Does Momentum better describe what happens when an arrow strikes a target than Kinetic Energy? I've been researching medieval archery for many years, but I have trouble in visualizing the physical forces involved as relate to penetration.
PLEASE NOTE: All help appreciated but please in words as I've gone over the equations and variables for hours but they don't help visualize the situation; also I've sufficient understanding of arrowhead cross-section, material properties, weight, optimisation for flesh or armour combinations etc.
The following is my summarised lay interpretation - not direct quotes - of two schools of thought:
An expert (and frequently parroted) metallurgist: KE is the determining factor as it represents the energy that transferred on impact (aside from that converted to sound, heat etc) and hence penetration; Momentum describes the mass and position of a body, while energy is what brings about changes in momentum.

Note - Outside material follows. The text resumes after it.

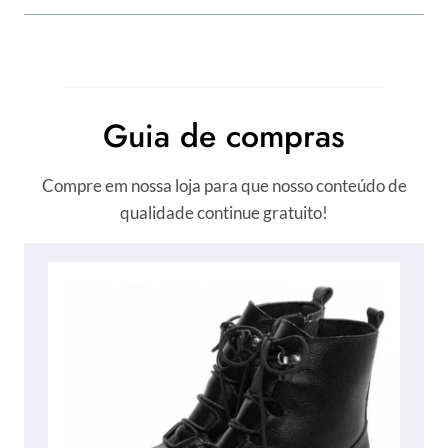
Guia de compras
Compre em nossa loja para que nosso conteúdo de
qualidade continue gratuito!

A leading bowhunter (ethical) holding doctoral-level scientific qualifications: Momentum, as a vector quantity, indicates energy concentrated behind the head and thus likelihood of penetration; it is not energy itself but describes what is happening, and apparent virtues of KE are actually a function of Momentum. While discussing penetration of flesh, this seems to be born out by the late-medieval period where velocity is sacrificed for mass in order to penetrate the improved armour of the period which is more directly represented by momentum.
An explanation or correction in these terms would particularly help.
Thanks all,
Tim
 A: There is another variable besides kinetic energy (KE) or momentum (p) of the arrow. It is the behaviour of the target material (flesh or different armour materials) with respect to the speed of penetration.

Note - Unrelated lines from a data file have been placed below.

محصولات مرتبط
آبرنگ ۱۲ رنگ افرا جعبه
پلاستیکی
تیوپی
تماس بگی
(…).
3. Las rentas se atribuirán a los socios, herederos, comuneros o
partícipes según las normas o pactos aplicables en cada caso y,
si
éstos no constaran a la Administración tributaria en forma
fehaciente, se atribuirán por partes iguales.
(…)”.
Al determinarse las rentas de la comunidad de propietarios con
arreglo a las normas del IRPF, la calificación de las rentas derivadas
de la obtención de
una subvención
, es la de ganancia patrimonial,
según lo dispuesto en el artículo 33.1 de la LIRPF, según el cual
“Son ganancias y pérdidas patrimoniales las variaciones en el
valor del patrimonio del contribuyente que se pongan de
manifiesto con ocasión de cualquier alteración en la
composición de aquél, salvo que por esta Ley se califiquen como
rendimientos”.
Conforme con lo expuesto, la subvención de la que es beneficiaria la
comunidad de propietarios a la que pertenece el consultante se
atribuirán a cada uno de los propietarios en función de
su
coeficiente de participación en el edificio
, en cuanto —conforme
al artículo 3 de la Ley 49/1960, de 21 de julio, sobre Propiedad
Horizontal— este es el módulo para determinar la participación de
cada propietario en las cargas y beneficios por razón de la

One of the methods to measure metals hardness is through identation, using a sharp diamond tool, mounted with a standard weight. It is a static test, with very low deformation speed. But in the case of a dynamical test, involving the same force but applied suddenly (high deformation speed) the depth of penetration tends to be smaller.
If only the mass of the arrow is increased, both KE and p increase by the same rate, and it is not possible to say which is the relevant factor. As the resistance to deformation is not expected to change, the depth of penetration certainly increases.
If only the speed of the arrow is increased, KE grows with $v^2$ while p grows  with $v$. But we can not say if the depth of penetration increases proportionally to KE or p without knowing the experimental behaviour of the target material. For example, if the resistance of deformation increases with $v^2$, to keep the mass constant, only increasing velocity, doesn't work.